Alana Anisio Rosa ist wieder Zuhause

Jaderluce de Oliveira glaubt, dass auch der junge Mann, der den Korb ihrer Tochter nicht akzeptieren wollte, diese frauenfeindlichen Inhalte kannte. Ihre Tochter konnte unter großer medialer Aufmerksamkeit das Krankenhaus inzwischen verlassen. Doch die Narben auf ihrem Körper bleiben für immer.
In Deutschland gibt es keinen Straftatbestand Femizid
Frauenhass und damit verbundene Femizide sind weltweit ein Phänomen, das wächst. Vor allem Brasilien verzeichnet eine sehr hohe Frauenmord-Rate. Dort sind 2025 durchschnittlich vier Frauen pro Tag wegen ihres Geschlechts getötet worden und damit insgesamt so viele wie nie zuvor.

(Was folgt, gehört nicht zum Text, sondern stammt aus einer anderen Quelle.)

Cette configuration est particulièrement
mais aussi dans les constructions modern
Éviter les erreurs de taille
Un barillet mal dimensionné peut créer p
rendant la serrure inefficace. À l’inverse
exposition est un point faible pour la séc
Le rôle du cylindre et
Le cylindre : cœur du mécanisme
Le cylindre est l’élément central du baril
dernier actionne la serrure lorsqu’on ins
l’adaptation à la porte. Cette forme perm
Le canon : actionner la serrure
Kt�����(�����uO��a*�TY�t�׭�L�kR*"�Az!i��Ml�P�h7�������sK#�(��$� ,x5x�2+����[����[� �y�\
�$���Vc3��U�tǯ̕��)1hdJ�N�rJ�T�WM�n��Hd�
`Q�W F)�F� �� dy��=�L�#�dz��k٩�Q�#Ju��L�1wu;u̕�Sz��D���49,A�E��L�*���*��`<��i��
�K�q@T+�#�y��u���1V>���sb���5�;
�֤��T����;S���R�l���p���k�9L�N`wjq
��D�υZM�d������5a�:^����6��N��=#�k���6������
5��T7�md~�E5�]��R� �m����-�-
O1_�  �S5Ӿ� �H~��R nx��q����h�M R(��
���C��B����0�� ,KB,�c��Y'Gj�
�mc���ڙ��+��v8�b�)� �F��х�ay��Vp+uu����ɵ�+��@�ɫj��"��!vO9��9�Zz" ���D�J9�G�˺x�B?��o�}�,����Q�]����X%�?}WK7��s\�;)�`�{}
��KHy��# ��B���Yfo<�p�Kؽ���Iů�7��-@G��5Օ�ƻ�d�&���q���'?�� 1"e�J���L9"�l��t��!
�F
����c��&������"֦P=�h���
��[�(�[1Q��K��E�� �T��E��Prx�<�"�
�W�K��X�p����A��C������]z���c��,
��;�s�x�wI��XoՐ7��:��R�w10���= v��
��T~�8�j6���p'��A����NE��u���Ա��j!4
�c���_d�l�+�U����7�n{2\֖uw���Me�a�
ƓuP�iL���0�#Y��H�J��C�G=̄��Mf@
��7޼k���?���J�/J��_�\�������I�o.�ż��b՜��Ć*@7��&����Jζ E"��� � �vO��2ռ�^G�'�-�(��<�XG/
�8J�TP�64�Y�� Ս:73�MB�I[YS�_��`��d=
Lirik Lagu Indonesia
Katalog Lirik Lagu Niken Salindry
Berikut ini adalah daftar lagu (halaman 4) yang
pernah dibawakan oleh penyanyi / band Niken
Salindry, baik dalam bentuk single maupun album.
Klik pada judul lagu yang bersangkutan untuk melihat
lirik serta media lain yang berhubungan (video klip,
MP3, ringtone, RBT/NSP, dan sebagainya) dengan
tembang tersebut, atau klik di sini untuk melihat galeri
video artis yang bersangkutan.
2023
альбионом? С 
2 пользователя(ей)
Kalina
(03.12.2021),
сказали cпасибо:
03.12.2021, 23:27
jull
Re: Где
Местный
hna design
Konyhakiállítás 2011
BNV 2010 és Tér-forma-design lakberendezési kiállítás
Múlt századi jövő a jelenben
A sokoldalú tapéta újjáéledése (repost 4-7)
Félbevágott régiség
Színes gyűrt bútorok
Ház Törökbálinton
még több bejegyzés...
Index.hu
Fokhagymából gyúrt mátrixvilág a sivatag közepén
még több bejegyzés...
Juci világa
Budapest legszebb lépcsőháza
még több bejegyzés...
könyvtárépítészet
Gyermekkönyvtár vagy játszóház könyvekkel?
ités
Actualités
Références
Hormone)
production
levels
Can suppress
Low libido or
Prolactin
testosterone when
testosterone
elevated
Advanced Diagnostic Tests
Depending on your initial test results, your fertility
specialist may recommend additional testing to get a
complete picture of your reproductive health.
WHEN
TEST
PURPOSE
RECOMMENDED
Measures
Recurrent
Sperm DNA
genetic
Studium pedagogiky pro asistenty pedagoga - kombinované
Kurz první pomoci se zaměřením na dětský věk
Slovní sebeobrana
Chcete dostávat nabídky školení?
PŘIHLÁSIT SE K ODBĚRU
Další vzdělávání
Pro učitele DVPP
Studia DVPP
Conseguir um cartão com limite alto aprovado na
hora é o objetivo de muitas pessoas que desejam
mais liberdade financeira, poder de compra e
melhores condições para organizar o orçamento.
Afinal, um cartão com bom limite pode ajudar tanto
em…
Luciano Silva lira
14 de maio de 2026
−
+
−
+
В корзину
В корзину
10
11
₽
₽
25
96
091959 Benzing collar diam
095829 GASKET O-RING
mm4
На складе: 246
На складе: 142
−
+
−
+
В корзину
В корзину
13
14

Landesweit wurden im vergangenen Jahr 1470 derartige Femizide registriert, was seit Beginn der Statistik einen Rekordwert darstellt, wie das Nachrichtenportal „G1” unter Berufung auf das Justiz- und Sicherheitsministerium berichtete. Als häufigste Form gilt die Tötung durch Partner oder Ex-Partner. In Deutschland gibt es keinen eigenen Straftatbestand Femizid. Tötungen von Frauen werden als Mord oder Totschlag verfolgt. Daher lässt sich nur schwer beziffern, wie viele Femizide es tatsächlich gibt.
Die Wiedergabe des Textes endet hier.